Arthritis Broadcast Network, powered by Arthritis Consumer Experts, had the pleasure of interviewing Jonathon Fowles, Chair of the National Advisory Council: Exercise is Medicine® Canada, at the 2017 CRA Annual Scientific Meeting & AHPA Annual Meeting. Watch the interview to learn more about how exercise is medicine for people living with chronic diseases. Fowles is also a Professor at the School of Kinesiology at Acadia University.

If you have any questions for Fowles, please email the production team at:

feedback@jointhealth.org.

About Exercise is Medicine® Canada

Exercise is Medicine® Canada (EIMC) is a movement to encourage a healthy lifestyle among Canadians.

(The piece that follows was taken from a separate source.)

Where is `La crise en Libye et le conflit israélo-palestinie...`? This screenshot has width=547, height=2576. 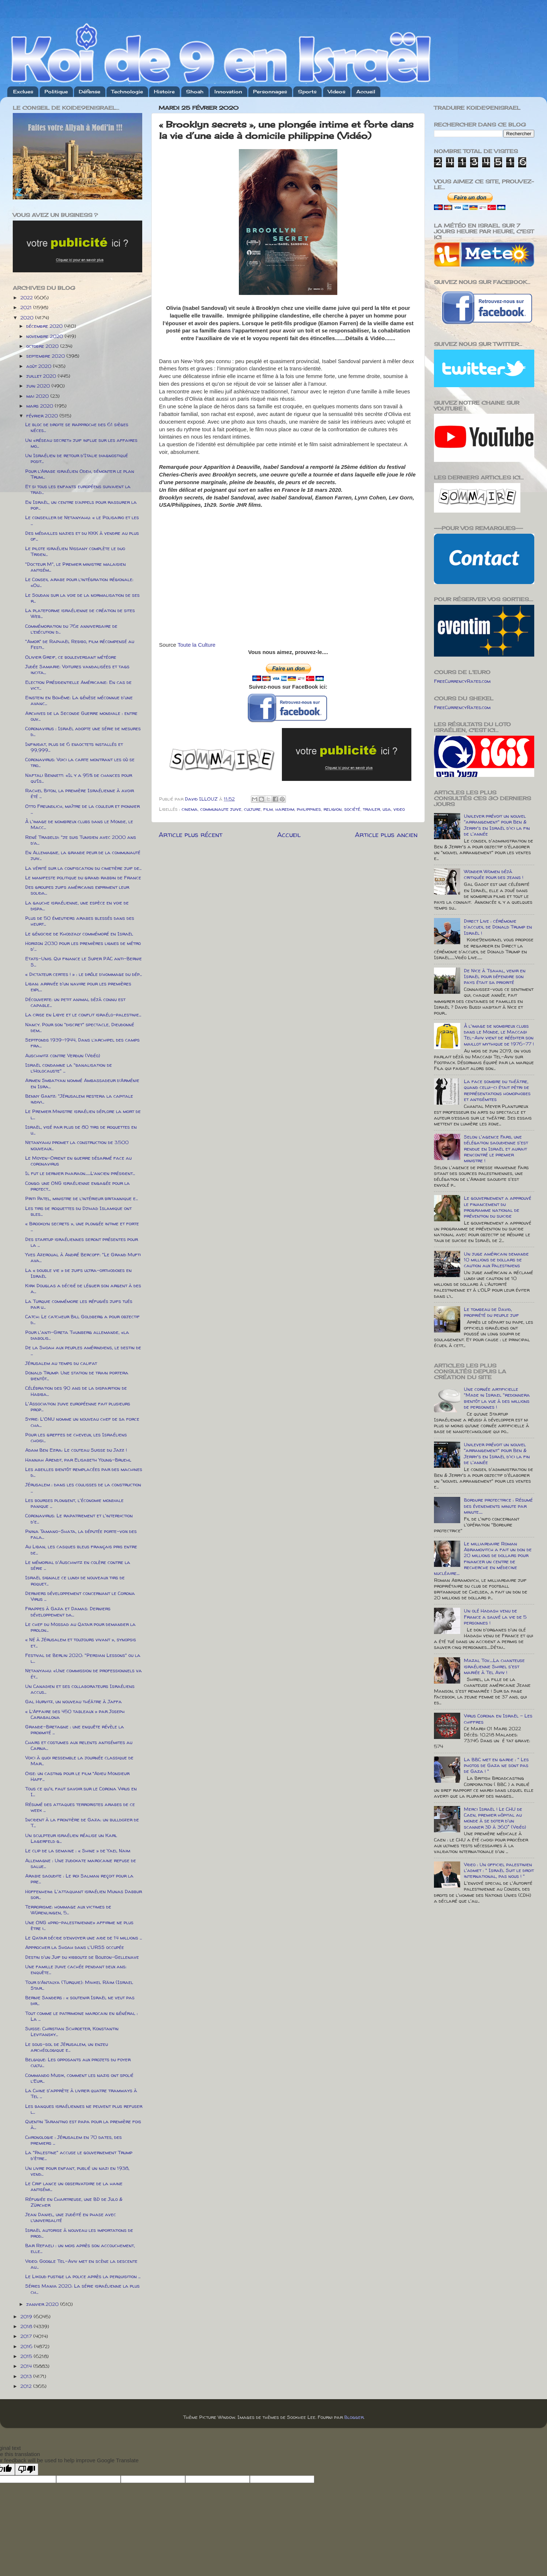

EIMC programs are based on abundant evidence that physical activity and exercise reduce the risk of chronic disease and the belief that:

  • Most Canadians can find simple ways to incorporate physical activity and exercise into their daily routines;
  • More should be done to address physical activity and exercise in the healthcare setting; physical activity and exercise should be incorporated as a key health indicator and standard of medical care as a ‘vital sign’; and
  • Certified exercise professionals serve as important resources for Canadians and their healthcare providers

Exercise is Medicine® (EIM) is a global health initiative managed by the American College of Sports Medicine (ACSM) that is focused on encouraging primary care physicians and other health care providers to include physical activity when designing treatment plans for patients and referring their patients to EIM Credentialied Exercise and Health Fitness Professionals. EIM is committed to the belief that physical activity is integral in the prevention and treatments of diseases and should be regularly assessed and “treated” as part of all healthcare. The Canadian Society for Exercise Physiology (CSEP) is the proud host organization for EIM in Canada.